Not plenty of support here if you have nobody in RL to guide you through.I was fortunate to have some RL support which helped me enormously & although it was horrible & it dragged I finally got through it all.
Interesting post by daisychain about the legal cover on home insurance,I had absolutely no idea about that covering a possible divorce.If you're reading daisy could you clarify this please?
Maras hahaha loved your post,funniest thing I've seen all day,bet you agree Not
Fallen...yes indeed...Maras comment very funny indeed. And accurate! 😃
Thank you for offer of support on here. Am going to need it.
Have tried to stop myself thinking too far ahead...and for now just focus on the initial discussion and some counselling...as otherwise I'm imagining my sobbing children as we tell them hes moving out...think its healthier to take this in bite size chunks as it's otherwise it's overwhelming and scary. And a bit too much to mentally think through. So for now..just breathe..breathe...

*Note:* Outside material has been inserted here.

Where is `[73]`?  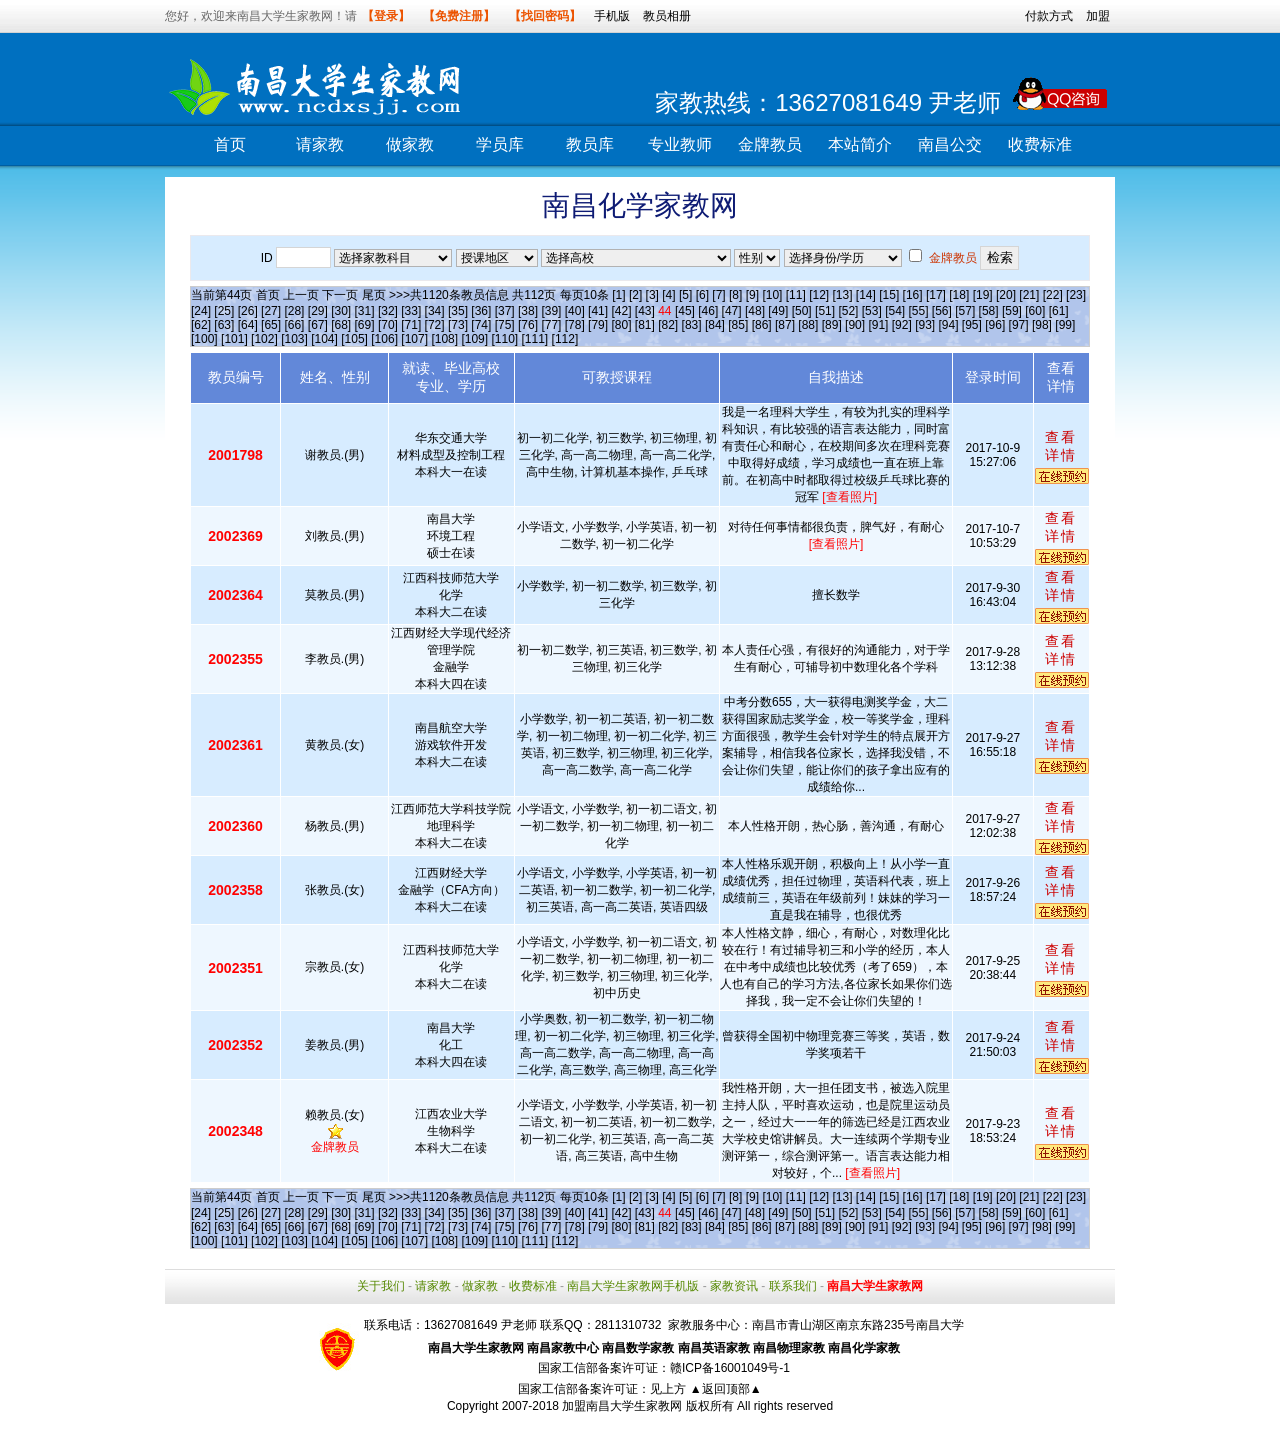 [73] is located at coordinates (458, 325).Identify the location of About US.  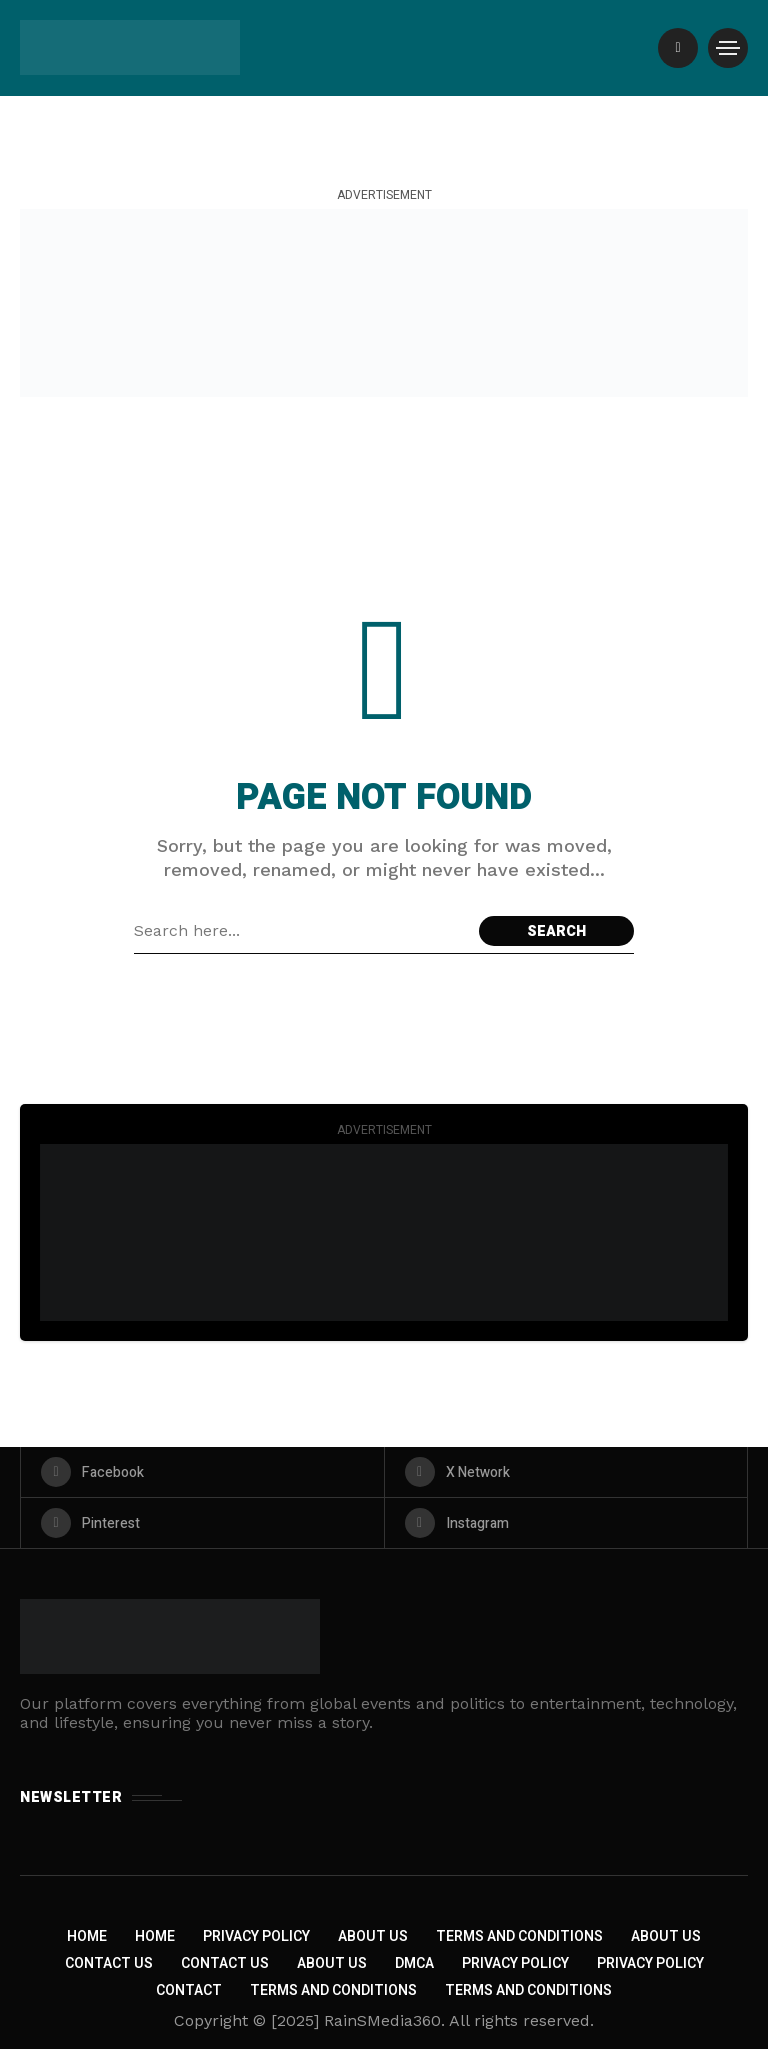
(332, 1963).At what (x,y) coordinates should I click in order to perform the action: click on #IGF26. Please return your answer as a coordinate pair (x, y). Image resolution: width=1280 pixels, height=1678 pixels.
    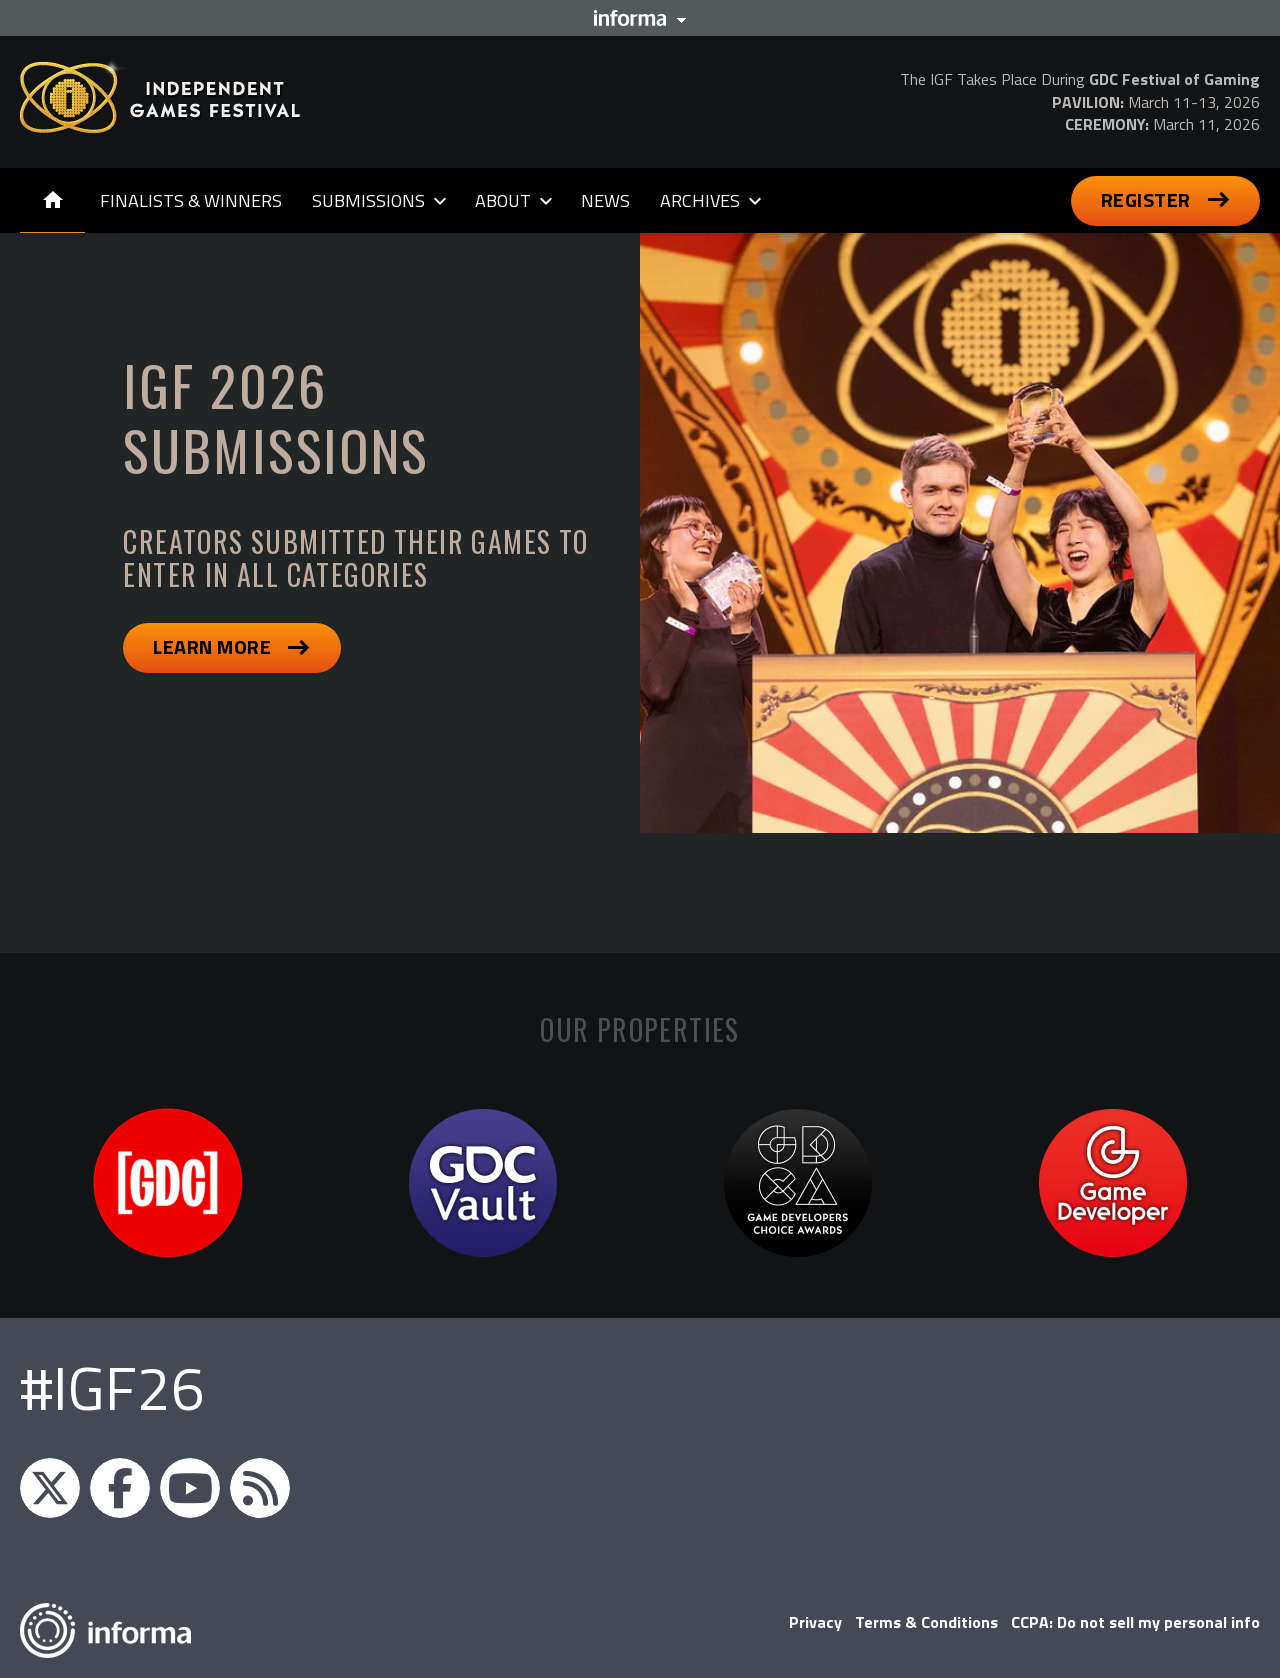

Will be using this thread to remind myself how horrible his comments were and keep my initial focus.
Thank you again to those who have posted.
You deal with what you can do & if it's chunk by chunk that's fine,only you know you & how you can choose to proceed with things.
Myself & many others have been through it & will gladly help & there is also a separate section re:divorce/separation on MN which may also be of some help.